While Egypt does not fully comply with the minimum standards for the elimination of trafficking, it is making “significant efforts” to do so, the report reads. Compared with the previous year, the government has failed to increase anti-trafficking efforts, and has decreased in efforts to identify and protect victims.

The report notes that President Abdel Fattah Al-Sisi has publicly acknowledged street children, estimated to number between 200,000 and 1 million, are especially vulnerable to trafficking. President Al-Sisi pledged EGP 100m to address this issue in February of this year, but the report suggests there is confusion among “relevant ministries on how this funding was to be allocated for anti-trafficking measures”.

Beyond the vulnerability of children, the report notes that individuals from the GCC, including Saudi Arabia, the UAE, and Kuwait “purchase Egyptian women and girls for ‘temporary’ or ‘summer’ marriages for the purpose of prostitution or forced labour; these arrangements are often facilitated by the victims’ parents and marriage brokers, who profit from the transaction”. This “child sex tourism” occurs mainly in Cairo, Alexandria, and Luxor.

Syrian refugees who have settled in Egypt are “increasingly” vulnerable to trafficking.
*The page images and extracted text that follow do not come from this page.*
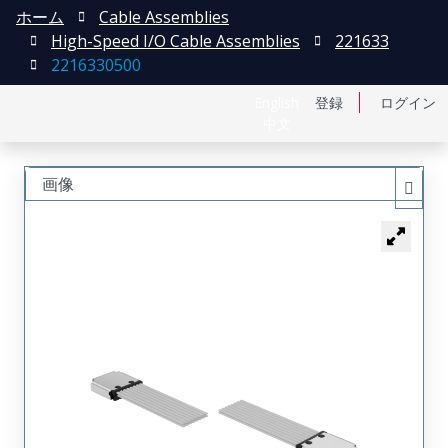
ホーム
Cable Assemblies
High-Speed I/O Cable Assemblies
221633
2216330500
English
登録
ログイン
中文
画像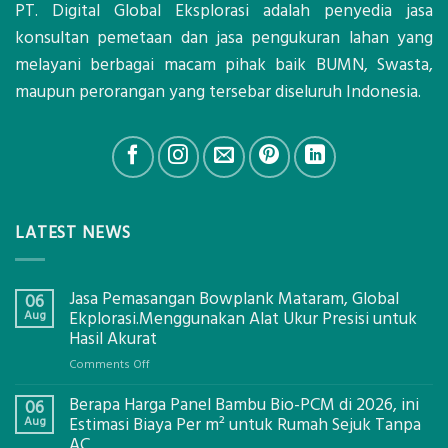
PT. Digital Global Eksplorasi adalah penyedia jasa
konsultan pemetaan dan jasa pengukuran lahan yang
melayani berbagai macam pihak baik BUMN, Swasta,
maupun perorangan yang tersebar diseluruh Indonesia.
LATEST NEWS
Jasa Pemasangan Bowplank Mataram, Global
06
Aug
Ekplorasi.Menggunakan Alat Ukur Presisi untuk
Hasil Akurat
on
Comments Off
Jasa
Berapa Harga Panel Bambu Bio-PCM di 2026, ini
Pemasangan
06
Bowplank
Aug
Estimasi Biaya Per m² untuk Rumah Sejuk Tanpa
Mataram,
AC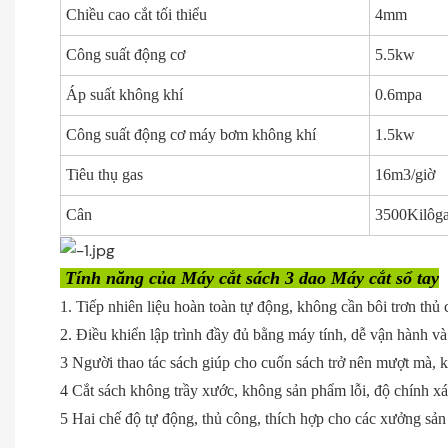
Chiều cao cắt tối thiểu
4mm
Công suất động cơ
5.5kw
Áp suất không khí
0.6mpa
Công suất động cơ máy bơm không khí
1.5kw
Tiêu thụ gas
16m3/giờ
Cân
3500Kilôg
Tính năng của Máy cắt sách 3 dao Máy cắt sổ tay
1. Tiếp nhiên liệu hoàn toàn tự động, không cần bôi trơn thủ 
2. Điều khiển lập trình đầy đủ bằng máy tính, dễ vận hành và 
3 Người thao tác sách giúp cho cuốn sách trở nên mượt mà, 
4 Cắt sách không trầy xước, không sản phẩm lỗi, độ chính x
5 Hai chế độ tự động, thủ công, thích hợp cho các xưởng sản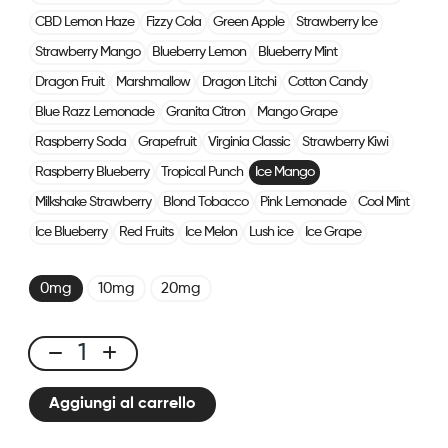
CBD Lemon Haze
Fizzy Cola
Green Apple
Strawberry Ice
Strawberry Mango
Blueberry Lemon
Blueberry Mint
Dragon Fruit
Marshmallow
Dragon Litchi
Cotton Candy
Blue Razz Lemonade
Granita Citron
Mango Grape
Raspberry Soda
Grapefruit
Virginia Classic
Strawberry Kiwi
Raspberry Blueberry
Tropical Punch
Ice Mango
Milkshake Strawberry
Blond Tobacco
Pink Lemonade
Cool Mint
Ice Blueberry
Red Fruits
Ice Melon
Lush ice
Ice Grape
0mg
10mg
20mg
Click
&
Aggiungi al carrello
Puff
-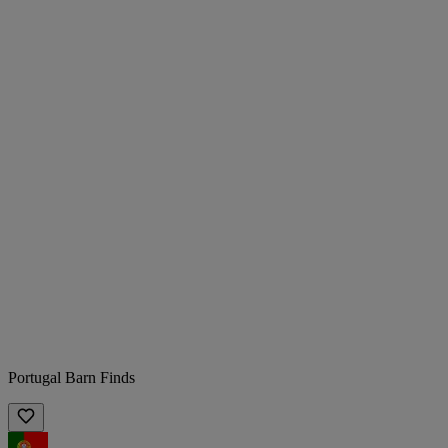
Portugal Barn Finds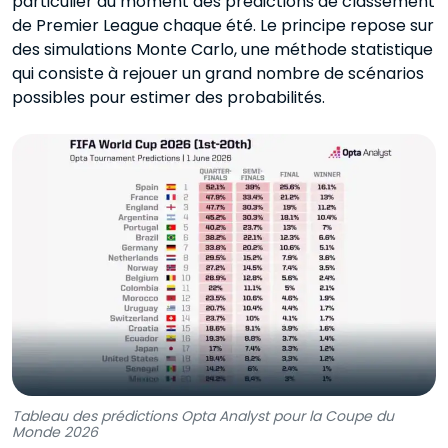
particulier au moment des prédictions de classement
de Premier League chaque été. Le principe repose sur
des simulations Monte Carlo, une méthode statistique
qui consiste à rejouer un grand nombre de scénarios
possibles pour estimer des probabilités.
Tableau des prédictions Opta Analyst pour la Coupe du
Monde 2026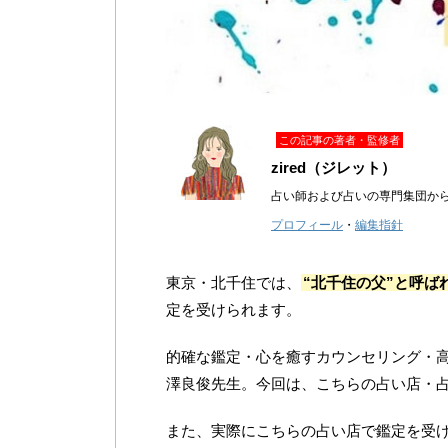
この記事の著者・監修者
zired（ジレット）
占い師および占いの専門集団か
プロフィール
・
編集指針
東京・北千住では、
“北千住の父”と呼
定を受けられます。
的確な鑑定・心を癒すカウンセリング・
澤良俊先生。今回は、こちらの占い店・
また、実際にこちらの占い店で鑑定を受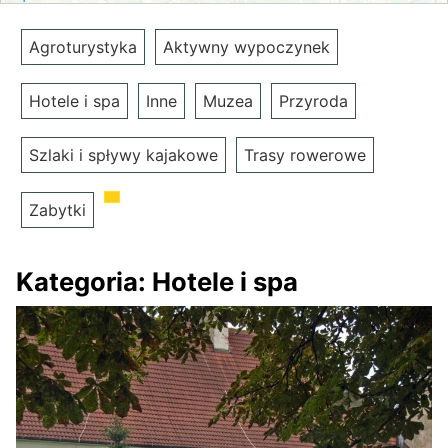
Agroturystyka
Aktywny wypoczynek
Hotele i spa
Inne
Muzea
Przyroda
Szlaki i spływy kajakowe
Trasy rowerowe
Zabytki
Kategoria:
Hotele i spa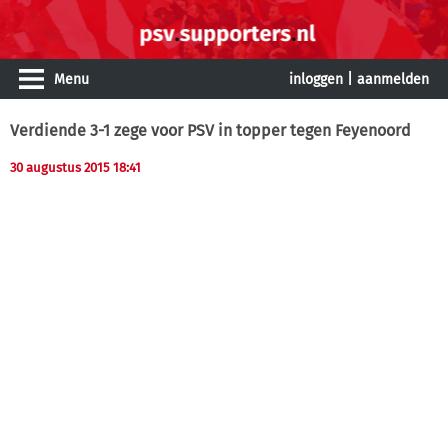
Menu
inloggen
|
aanmelden
Verdiende 3-1 zege voor PSV in topper tegen Feyenoord
30 augustus 2015 18:41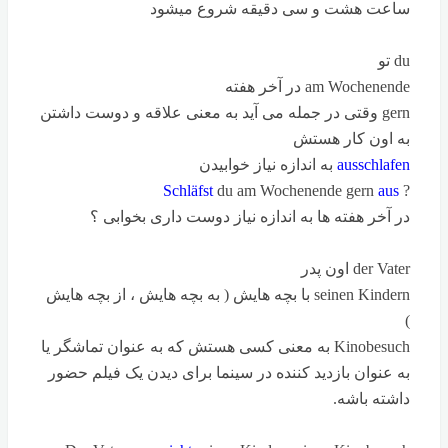
ساعت هشت و سی دقیقه شروع میشود
du تو
am Wochenende در آخر هفته
gern وقتی در جمله می آید به معنی علاقه و دوست داشتن
به اون کار هستش
ausschlafen
به اندازه نیاز خوابیدن
Schläfst
du am Wochenende gern
aus
?
در آخر هفته ها به اندازه نیاز دوست داری بخوابی ؟
der Vater اون پدر
seinen Kindern با بچه هایش ( به بچه هایش ، از بچه هایش
)
Kinobesuch به معنی کسی هستش که به عنوان تماشگر یا
به عنوان بازدید کننده در سینما برای دیدن یک فیلم حضور
داشته باشه.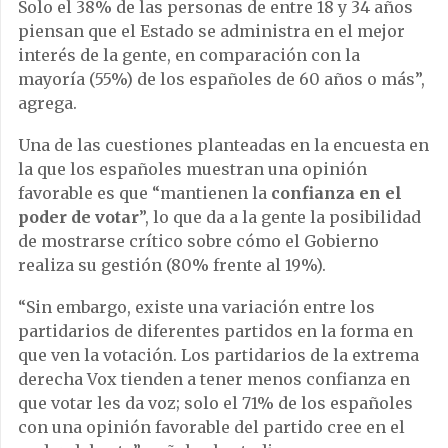
Solo el 38% de las personas de entre 18 y 34 años
piensan que el Estado se administra en el mejor
interés de la gente, en comparación con la
mayoría (55%) de los españoles de 60 años o más”,
agrega.
Una de las cuestiones planteadas en la encuesta en
la que los españoles muestran una opinión
favorable es que “mantienen la
confianza en el
poder de votar
”, lo que da a la gente la posibilidad
de mostrarse crítico sobre cómo el Gobierno
realiza su gestión (80% frente al 19%).
“Sin embargo, existe una variación entre los
partidarios de diferentes partidos en la forma en
que ven la votación. Los partidarios de la extrema
derecha Vox tienden a tener menos confianza en
que votar les da voz; solo el 71% de los españoles
con una opinión favorable del partido cree en el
Egyptian men are vulnerable to “forced labour in construction, agriculture, and low-paying service jobs in neighbouring countries”.
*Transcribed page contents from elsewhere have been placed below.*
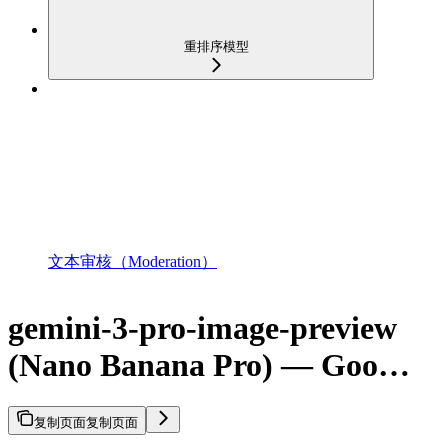
重排序模型
文本审核（Moderation）
gemini-3-pro-image-preview
(Nano Banana Pro) — Goo…
复制页面
复制页面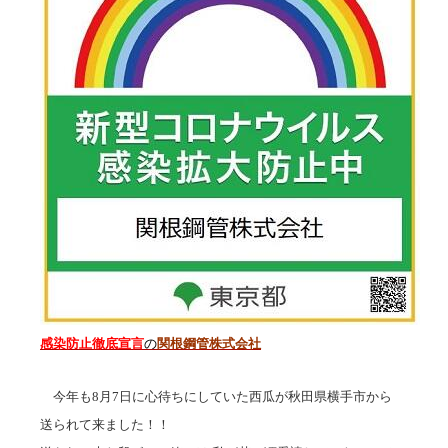
感染防止徹底宣言
の
関根鋼管株式会社
今年も8月7日に心待ちにしていた西瓜が秋田県横手市から
送られて来ました！！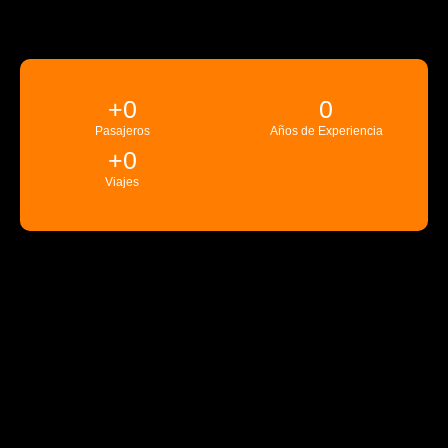
+
0
0
Pasajeros
Años de Experiencia
+
0
Viajes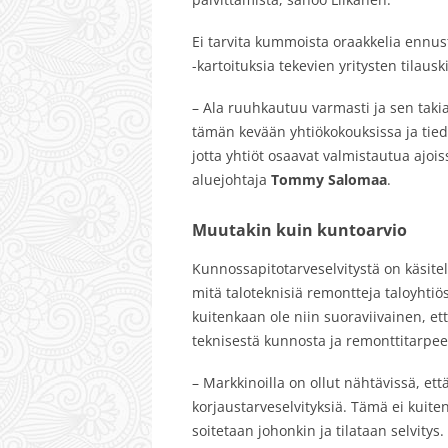
Ei tarvita kummoista oraakkelia ennusta
-kartoituksia tekevien yritysten tilausk
– Ala ruuhkautuu varmasti ja sen takia
tämän kevään yhtiökokouksissa ja tie
jotta yhtiöt osaavat valmistautua ajo
aluejohtaja
Tommy Salomaa
.
Muutakin kuin kuntoarvio
Kunnossapitotarveselvitystä on käsite
mitä taloteknisiä remontteja taloyhtiös
kuitenkaan ole niin suoraviivainen, ett
teknisestä kunnosta ja remonttitarpee
– Markkinoilla on ollut nähtävissä, ett
korjaustarveselvityksiä. Tämä ei kuitenk
soitetaan johonkin ja tilataan selvitys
The government’s failure to properly address the plight of human trafficking has placed Egypt on a ‘tier 2 watch list’ of countries, where despite efforts the phenomenon remains a significant problem.

Egypt has issued a nationwide order for all district courts to gather information from the previous five years, as a way to identify and target anti-trafficking efforts. A hotline has also been set up for the public to register cases and to offer support advice.
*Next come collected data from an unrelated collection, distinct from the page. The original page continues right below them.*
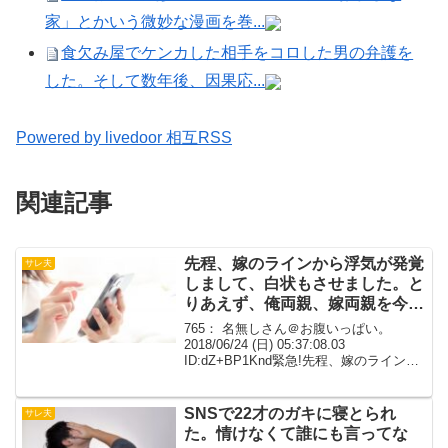
家」とかいう微妙な漫画を巻...
食欠み屋でケンカした相手をコロした男の弁護を
した。そして数年後、因果応...
Powered by livedoor 相互RSS
関連記事
先程、嫁のラインから浮気が発覚
サレ夫
しまして、白状もさせました。と
りあえず、俺両親、嫁両親を今日
招集します。
765： 名無しさん＠お腹いっぱい。
2018/06/24 (日) 05:37:08.03
ID:dZ+BP1Knd緊急!先程、嫁のラインか
ら浮気が発覚しまして、白状もさせまし
た。とりあえず、俺両親、嫁両親を今日
招集します。 嫁はもうすでに...
SNSで22才のガキに寝とられ
サレ夫
た。情けなくて誰にも言ってな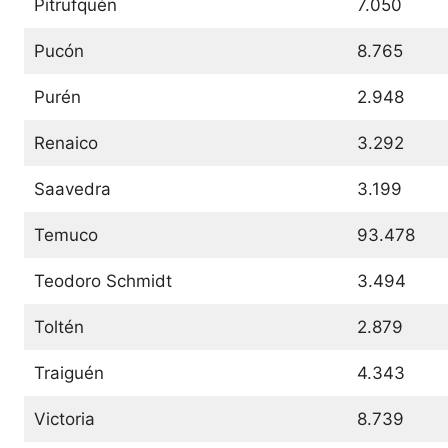
Pitrufquén
7.050
Pucón
8.765
Purén
2.948
Renaico
3.292
Saavedra
3.199
Temuco
93.478
Teodoro Schmidt
3.494
Toltén
2.879
Traiguén
4.343
Victoria
8.739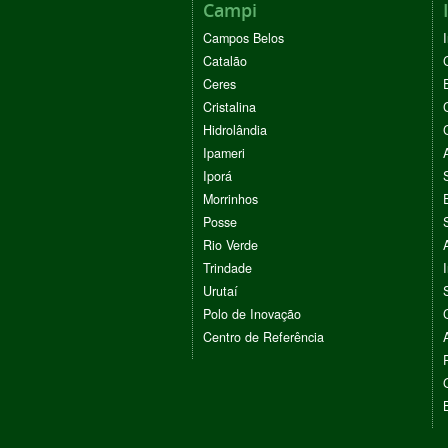
Campi
Campos Belos
Catalão
Ceres
Cristalina
Hidrolândia
Ipameri
Iporá
Morrinhos
Posse
Rio Verde
Trindade
Urutaí
Polo de Inovação
Centro de Referência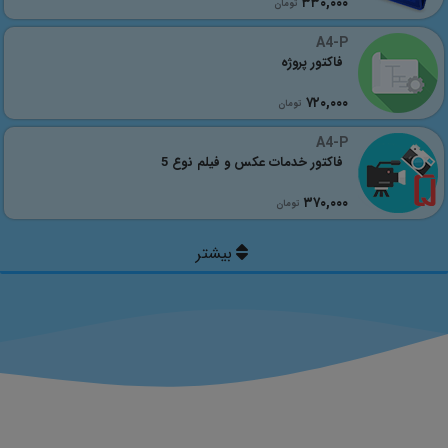
٣٣٠,٠٠٠
تومان
A4-P
فاکتور پروژه
٧٢٠,٠٠٠
تومان
A4-P
فاکتور خدمات عکس و فیلم نوع 5
٣٧٠,٠٠٠
تومان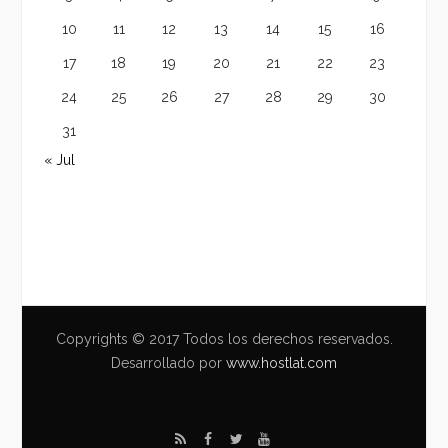
10
11
12
13
14
15
16
17
18
19
20
21
22
23
24
25
26
27
28
29
30
31
« Jul
Copyrights © 2017 Todos los derechos reservados.
Desarrollado por
www.hostlat.com
R
F
T
Y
Daily News Egypt spoke to Ambassador Naela Gabr, assistant foreign minister for international organisations and the head of the National Coordinating Committee on preventing and combating illegal migration (NCCPIM). She noted that Egypt took large steps from 2010 when a new law against trafficking was introduced.

The law prohibits all forms of trafficking, with penalties between three to 15 years imprisonment and fines, matching the level of punishment for equally severe crimes.

Ambassador Gabr holds that those who are engaged in illegal immigration through networks, smuggled and trafficked are “victims”, and the vision of the government is to provide support. However, the file on trafficking has recently been transferred to the Ministry of Justice. The Ministry of Justice spokesperson was not available for comment when contacted by Daily News Egypt.

According to the report, the government has stated that it carried out 27 potential trafficking investigations, and initiated 15 prosecutions under the law in 2014. The report, however, notes that no one was convicted last year.

A failure to also properly identify those vulnerable to trafficking means that “victims are routinely treated as criminals and punished for unlawful acts committed as a direct result of being subjected to human trafficking”.

One metric where the government needs to provide enhanced work is the support given to foreign nationals who are trafficked through Egypt, with most support given to Egyptian victims of trafficking. In one phenomenon, men and women from South and Southeast Asia and East Africa are “subjected to forced labour in domestic service, construction, cleaning, and begging”.

However, a key change has been made in Sinai, where between 2009 and 2013 it was understood that up to 30,000 victims had been trafficked. However, the 2015 report notes that military activity in the peninsula has disrupted the trade. It adds that the traffickers in these areas are understood to have relocated to the Western border with Libya.